リリアムは、朝食後、そっとファーグスに尋ねた。


夕べはデュランタがリリアムたちを招いて饗宴を開いてくれた。ハレシア親子も出席してくれて、大いに楽しく盛り上がった。そのときから、ファーグスとブレティラの間はぎくしゃくしていた。


いつもなら、周りの視線も構わずにベタベタとファーグスにくっついているブレティラが、距離を置いていたのだ。一応会話はしていたが、どことなくよそよそしかった。

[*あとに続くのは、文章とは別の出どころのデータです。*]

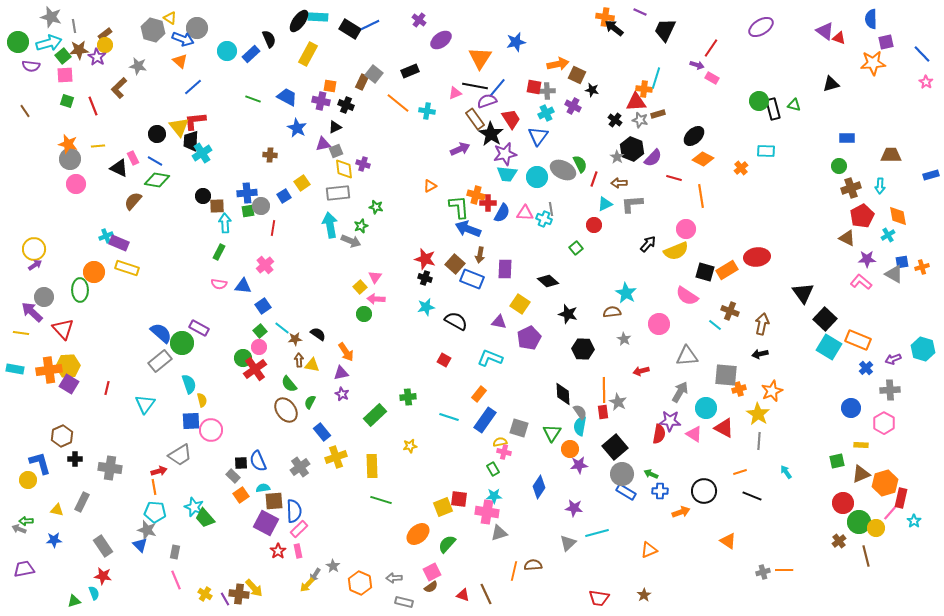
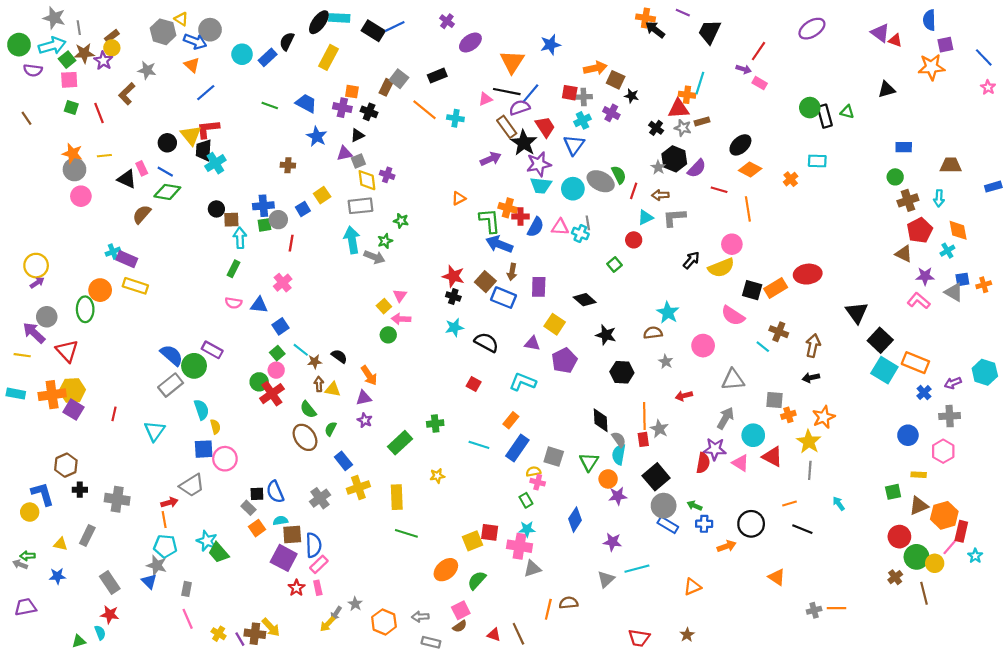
black semicircle: (269, 39) -> (287, 41), turned -132
gray square: (726, 375) -> (775, 400), size x0.7

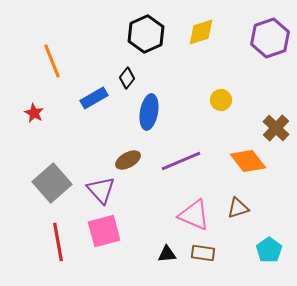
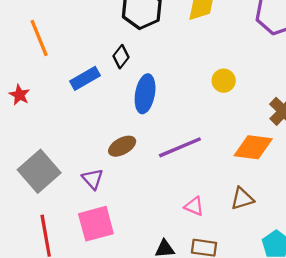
orange diamond: (248, 161) -> (253, 147), turned -45
purple triangle: (101, 190) -> (93, 179), size x0.7
pink triangle: (194, 215) -> (194, 206), size x0.6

二人の間に何があったのだろうと心配していたのだが、今朝、それが決定的となった。一瞬でもファーグスと離れるのを嫌がるブレティラが、朝食を食べ終わったあと、用事があるからと言って独りいなくなってしまったのである。


「……別にケンカなんかしてねえよ」


「ウソよ。そうでなきゃ、なんであのレギーがあなたから離れるのよ」


「レギーだって、たまには独りでいたいときもあるだろうさ」


「……」


どうあっても、リリアムに話す気はないらしい。


「まあ、いいわ。二人の問題は二人に任せるけど。もしレギーを泣かせるようなことしたら、許さないよ」


「……わかってるよ」


「本当にわかってるの?」


「……しつこい」


「ちょっと、フィール。どこへ行くの? まだ話は途中よ」


「俺も今日は用事があるから」


ファーグスは背中を向けたまま、手を振ってどこかへ行ってしまった。


「……ねえ、リリー」


ハーデンベルギアが遠慮がちに声をかけた。


「今日はどこかへ出掛けるのだったよね」


「そうよ」


リリアムは、去っていくファーグスの後ろ姿に気がかりな視線を向けたまま言った。


「人に会うんだったけ?」


「先代に挨拶しに行くのよ」


「先代? リリーのお祖父さまってこと?」


「顔を見せないと拗ねるからね。ご機嫌とっておかないと、後がうるさいのよ」


「リリーのお祖父さまか。あたし、ちゃんとご挨拶できるかな」


「ただの楽隠居じじいよ。緊張なんかしなくていいって」


「……口、悪いよ」


こうして、心配のタネは残るがリリアムたち三人は、リリアムの祖父・サピンダスに会うために馬車に乗って出掛けた。ちなみに、ちゃんと御者のいる馬車である。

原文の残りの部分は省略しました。